4 Components of a Medical Malpractice Lawsuit
After filing your medical malpractice lawsuit, assisting to gather all evidence available to boost your case, and communicating with insurance companies and the defense team through your attorney, you finally receive an offer to settle. While your first instinct may be to accept it because you want the ordeal to be over and on the surface the monetary value looks to be sufficient, not so fast.
There are certain factors that you need to consider before accepting an offer to settle and being mindful of the ones below will assist you in accepting a settlement that entails compensation that will meet your needs.
1. Your case
It is a common tendency for you and your attorney to think you have an open-and-shut case where the decision will be in your favour, but the truth is medical malpractice can depend on a variety of different factors and a win is never a sure thing. While you are positive that the defendant’s actions are considered medical malpractice, the decision will depend on the strength of your case and whether your attorney is successful in proving it.

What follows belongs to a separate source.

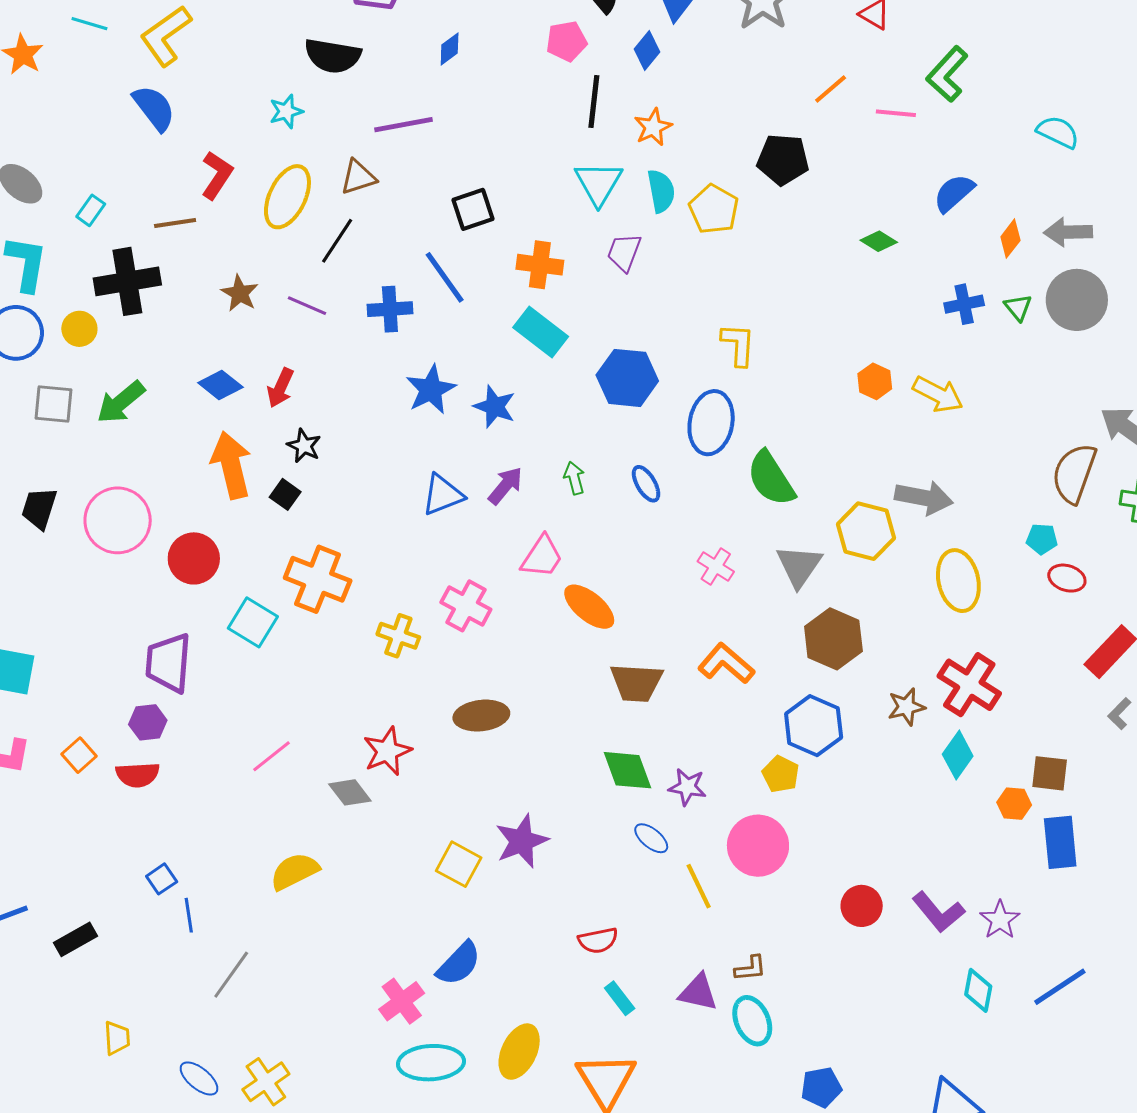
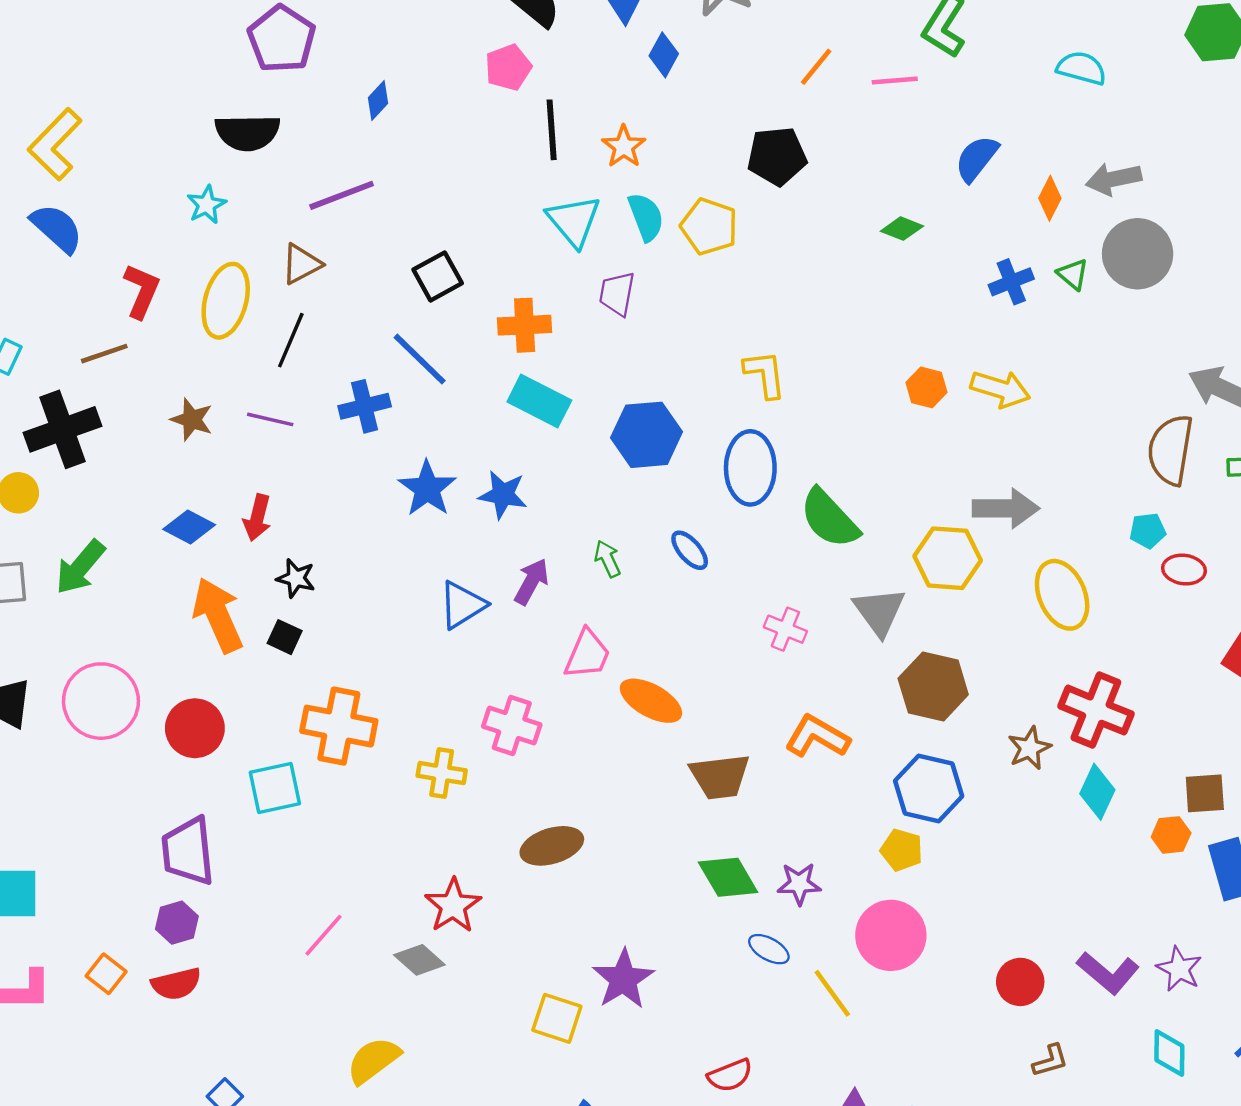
blue diamond: (647, 50) -> (664, 55), moved
cyan square: (253, 622) -> (275, 788), turned -33
brown L-shape: (750, 968) -> (1050, 1061), moved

Before accepting a settlement, review your case with your attorney and decide whether or not rejecting the offer and bringing the case to trial would be beneficial for you. You would hate to reject the offer, go to trial, and end up losing and receiving absolutely nothing in compensation. If you determine that your case is not as strong as initially thought, it may be best to accept the offer and get some compensation that will cover your needs rather than nothing at all.
2. Your needs
Obviously, a major determinant in accepting an offer to settle would be your needs and whether the compensation would meet them. Medical malpractice can lead to the need for ongoing medical support, lost wages, and the inability to pay for bills, mortgages and medical expenses. An attorney is experienced and will be able to help you quantify such things and come up with a total amount that you will need.
You will then be able to match this to the settlement offer and make an informed decision. If the offer is equal to or exceeds your expenses, you can safely accept it. If it is below the amount you and your attorney decide is fair, you can reject it or make a counter-offer but be mindful that the case could go to trial and you could end up receiving no compensation. Also, the case may drag on for years and leave you with little money to pay for immediate expenses.
3. Legal fees
An ideal settlement offer should at least be enough to cover a plaintiff’s needs and also cover legal fees. Filing a medical malpractice lawsuit would not be worth it if you win and all of the settlement amount ends up going to your attorney. When considering a settlement offer, make sure that the total amount is enough to cover all of your expenses including legal fees.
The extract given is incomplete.